In 2001 Napangardi won first prize in the 18th National Aboriginal & Torres Strait Islander Art Award for her work Salt on Mina Mina, after winning lesser prizes in the same festival in 1991 and 1999.

She had many exhibitions in Australia and overseas. In 2002, the Museum of Contemporary Art, Sydney hosted an exhibition (Dancing up country) of Napangardi's work. Discussing the artist's work, expert Christine Nicholls wrote that "Dorothy Napangardi’s success as an artist lies in her ability to evoke a strong sense of movement on her canvases, an effect she achieves because of her remarkable spatial sense and compositional ability... [Her work] can be appreciated on multiple levels", though indigenous commentators tend to see painting as "a stage for human activity, rather than seeing the geometric aspects of the work." At the time of the exhibition, fellow artist Kathleen Petyarre thought there were parallels between Napangardi's approach to her work and that of Emily Kngwarreye.

Internationally, US-based Crown Point Press published a series of her prints and exhibited her paintings and prints in its gallery in San Francisco. The Hosfelt Gallery in San Francisco exhibited her paintings in a solo exhibition in 2005. She was included in a range of group shows, including in 2001 at the Sammlung Essl Museum in Vienna, Austria.

Napangardi’s work is found in many museums around the world, including the National Gallery of Australia, Canberra; the National Gallery of Victoria, the Art Gallery of South Australia, Adelaide, Queensland Museum, Brisbane, the Museum of Contemporary Art, Sydney, the Kluge-Ruhe Aboriginal Art Collection of the University of Virginia, Charlottesville, the Linden Museum, Stuttgart, Germany, and the Metropolitan Museum of Art, New York City.

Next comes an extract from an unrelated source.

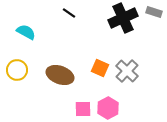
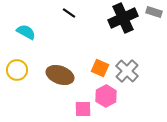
pink hexagon: moved 2 px left, 12 px up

She lived and worked in Alice Springs.

== Legacy ==
A retrospective exhibition of Dorothy Napangardi's work, Dorothy Napangardi Retrospective: The art and life of Dorothy Napangardi (1952–2013), was held at the Japingka Gallery (Perth, Western Australia) in 2020. The retrospective showed the artist’s journey towards the refined style of the later Mina Mina paintings that established her career as an outstanding artist. Thirty-six paintings and eleven limited edition prints were exhibited and available for sale.